The decline in demand for Google search ads and Facebook display ads has stabilised, as both digital advertising giants have reported a slight increase in growth.
Snap, though a smaller firm, faces stiff competition, such as TikTok. Snap was also hit by Apple's privacy changes, which made it more difficult for advertisers to collect information and display highly targeted ads.
Other companies are also still struggling with the advertising slump. YouTube, a Google subsidiary, saw its advertising revenue decline by 3 percent during the first quarter of this year.
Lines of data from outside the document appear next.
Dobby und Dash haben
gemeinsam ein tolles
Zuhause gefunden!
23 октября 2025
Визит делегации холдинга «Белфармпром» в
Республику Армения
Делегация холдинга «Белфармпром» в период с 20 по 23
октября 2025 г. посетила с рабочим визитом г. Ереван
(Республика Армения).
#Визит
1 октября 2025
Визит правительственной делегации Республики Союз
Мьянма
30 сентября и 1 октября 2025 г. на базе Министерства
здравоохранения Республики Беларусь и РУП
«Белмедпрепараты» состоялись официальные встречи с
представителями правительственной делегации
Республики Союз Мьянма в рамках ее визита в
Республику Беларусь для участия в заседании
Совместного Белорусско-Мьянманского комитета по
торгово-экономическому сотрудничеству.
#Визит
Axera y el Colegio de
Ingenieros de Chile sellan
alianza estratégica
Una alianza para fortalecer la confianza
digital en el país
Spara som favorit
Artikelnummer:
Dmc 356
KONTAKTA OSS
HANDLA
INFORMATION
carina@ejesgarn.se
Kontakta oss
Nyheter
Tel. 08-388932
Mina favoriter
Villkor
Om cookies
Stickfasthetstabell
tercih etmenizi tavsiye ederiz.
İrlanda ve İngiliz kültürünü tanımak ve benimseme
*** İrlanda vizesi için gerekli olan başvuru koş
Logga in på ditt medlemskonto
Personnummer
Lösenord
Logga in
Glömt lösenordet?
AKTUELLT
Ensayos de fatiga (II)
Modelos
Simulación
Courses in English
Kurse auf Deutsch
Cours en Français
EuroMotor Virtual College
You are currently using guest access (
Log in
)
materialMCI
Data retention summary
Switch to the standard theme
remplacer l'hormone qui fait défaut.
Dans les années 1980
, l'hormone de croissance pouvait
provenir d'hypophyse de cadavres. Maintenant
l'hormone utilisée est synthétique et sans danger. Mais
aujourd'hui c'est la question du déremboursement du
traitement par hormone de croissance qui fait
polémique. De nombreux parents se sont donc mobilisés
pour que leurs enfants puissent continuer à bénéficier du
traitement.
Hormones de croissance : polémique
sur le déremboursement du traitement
Snap was founded by 2011 and became public in 2017. Investors expect rapid growth from this stock. Snap's revenue grew by two times in 2021 compared to the previous year. This has been slowed down dramatically in the past year due to macroeconomic uncertainty, including inflation and rising rates of interest. The result is the decline in this quarter.
Snap's shares fell 65 percent in the past year, dropping its valuation to below $16 billion this week. This is less than the valuation venture capitalists gave to Snap before it went public.
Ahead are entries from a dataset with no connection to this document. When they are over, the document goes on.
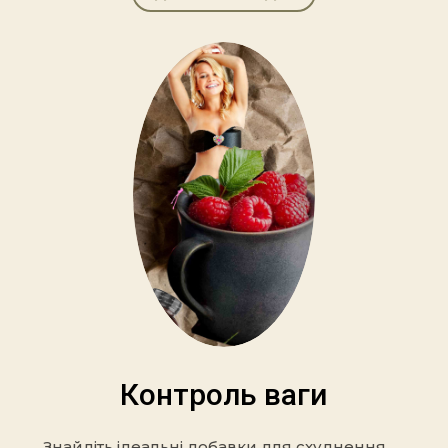
Контроль ваги
Знайдіть ідеальні добавки для схуднення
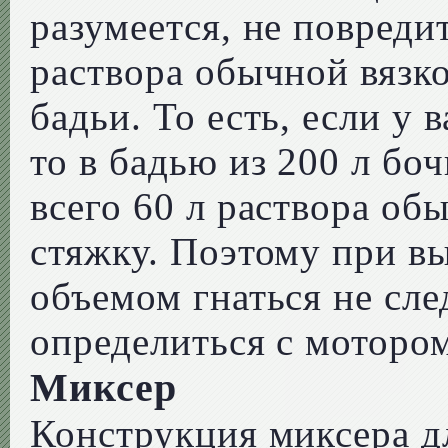
разумеется, не повреди
раствора обычной вязко
бадьи. То есть, если у 
то в бадью из 200 л бо
всего 60 л раствора обы
стяжку. Поэтому при в
объемом гнаться не сле
определиться с мотором
Миксер
Конструкция миксера д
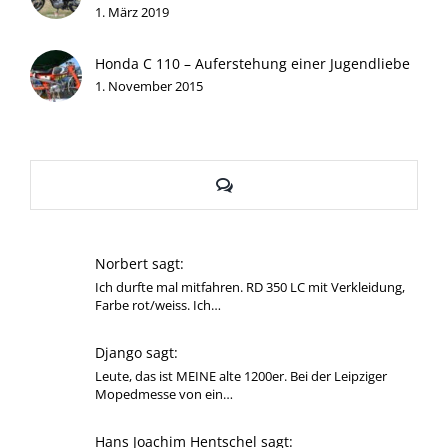
1. März 2019
Honda C 110 – Auferstehung einer Jugendliebe
1. November 2015
Kommentare
Norbert sagt:
Ich durfte mal mitfahren. RD 350 LC mit Verkleidung,
Farbe rot/weiss. Ich…
Django sagt:
Leute, das ist MEINE alte 1200er. Bei der Leipziger
Mopedmesse von ein…
Hans Joachim Hentschel sagt:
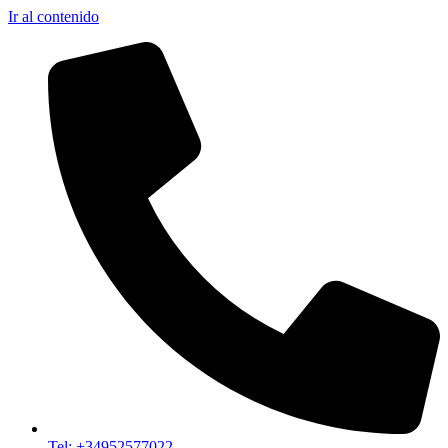
Ir al contenido
Tel: +34952577022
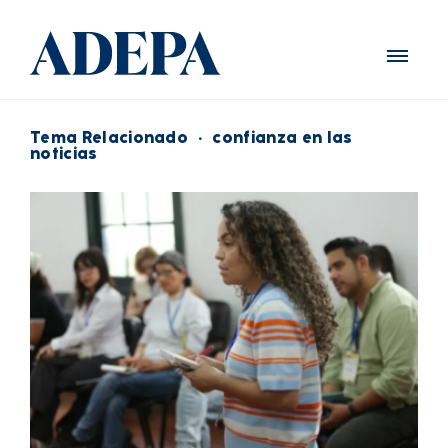
Tema Relacionado
·
confianza en las
noticias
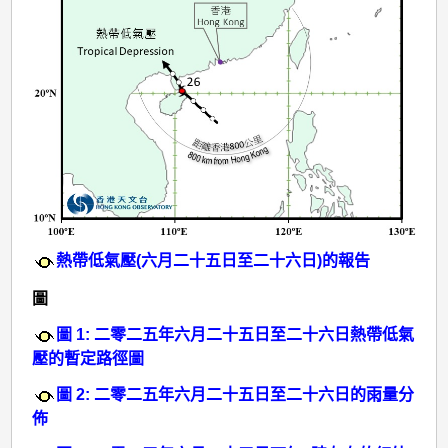
熱帶低氣壓(六月二十五日至二十六日)的報告
圖
圖 1: 二零二五年六月二十五日至二十六日熱帶低氣
壓的暫定路徑圖
圖 2: 二零二五年六月二十五日至二十六日的雨量分
佈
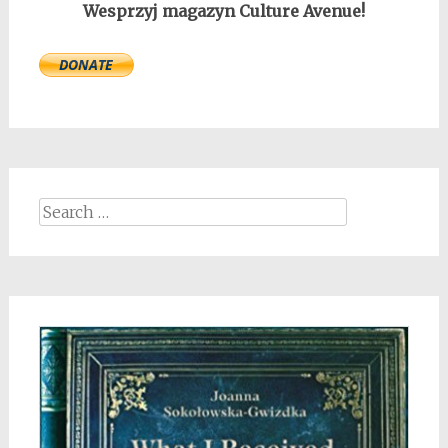
Wesprzyj magazyn Culture Avenue!
Search
for:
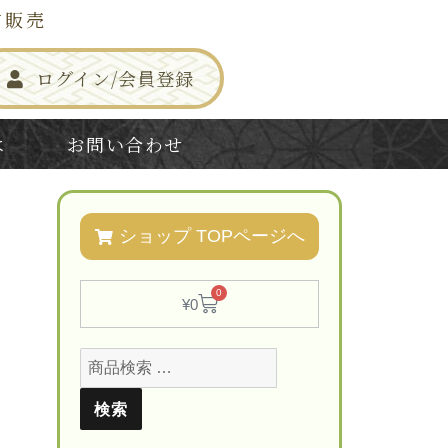
信販売
ログイン/会員登録
は
お問い合わせ
ショップ TOPページへ
0
¥
0
検索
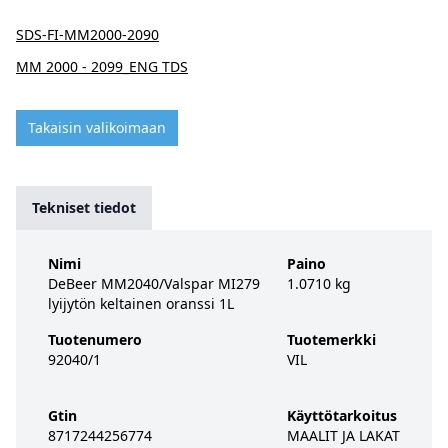
SDS-FI-MM2000-2090
MM 2000 - 2099_ENG TDS
Takaisin valikoimaan
Tekniset tiedot
Nimi
Paino
DeBeer MM2040/Valspar MI279
1.0710 kg
lyijytön keltainen oranssi 1L
Tuotenumero
Tuotemerkki
92040/1
VIL
Gtin
Käyttötarkoitus
8717244256774
MAALIT JA LAKAT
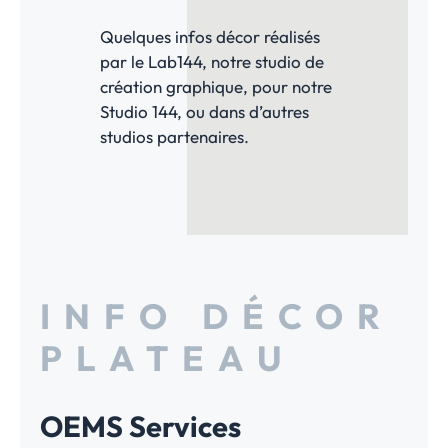
Quelques infos décor réalisés
par le Lab144, notre studio de
création graphique, pour notre
Studio 144, ou dans d’autres
studios partenaires.
INFO DÉCOR
PLATEAU
OEMS Services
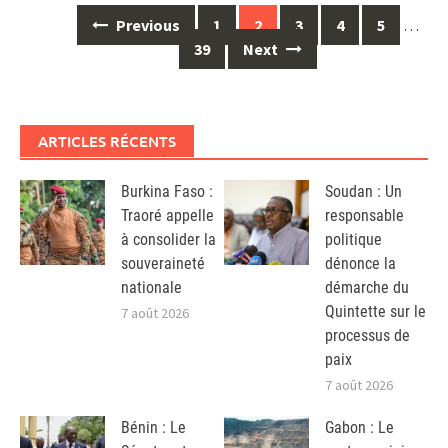
Posts
Previous
1
2
3
4
5
…
navigation
39
Next
ARTICLES RÉCENTS
Burkina Faso :
Soudan : Un
Traoré appelle
responsable
à consolider la
politique
souveraineté
dénonce la
nationale
démarche du
Quintette sur le
7 août 2026
processus de
paix
7 août 2026
Bénin : Le
Gabon : Le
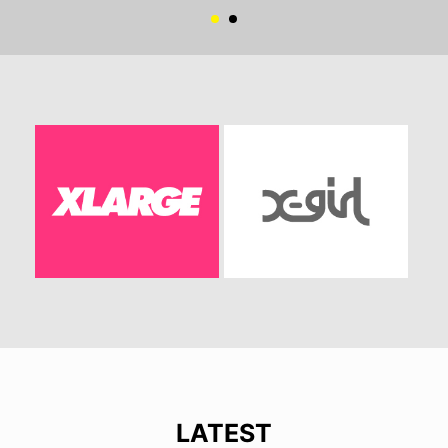
LATEST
Snap, like many other tech companies, has been reducing staff and cutting back on creative and ambitious projects over the past year. Like many in the tech sector, Snap is investing heavily in artificial intelligence.
Snap has recently launched a chatbot named My AI, which allows Snapchat users the option to chat with it individually or in a group. Users have criticised the bot powered by OpenAI. Snap reported that its users sent more than 2 million messages per day to the Bot.
Snap also wants to increase revenue through subscriptions. Three million Snapchat+ users pay $4 per month to get access to additional features.
Jasmine Enberg is an analyst at Insider Intelligence. She wrote in a recent report that the company has not yet converted the excitement surrounding its new products to revenue. This does not change the "reality that its core business struggles," she wrote.